Extract the final stretch of the data: the line that contains "Describe the element" and every line after it, unaltered, and no other lines.
*** Records shown Section Begins ***
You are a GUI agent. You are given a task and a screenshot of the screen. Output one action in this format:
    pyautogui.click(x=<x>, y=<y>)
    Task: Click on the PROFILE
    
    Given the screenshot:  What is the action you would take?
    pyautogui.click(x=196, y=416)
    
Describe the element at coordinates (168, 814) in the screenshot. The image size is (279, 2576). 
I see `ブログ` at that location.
*** Records shown Section Ends ***
Exercise output:
Describe the element at coordinates (168, 814) in the screenshot. The image size is (279, 2576). 
I see `ブログ` at that location.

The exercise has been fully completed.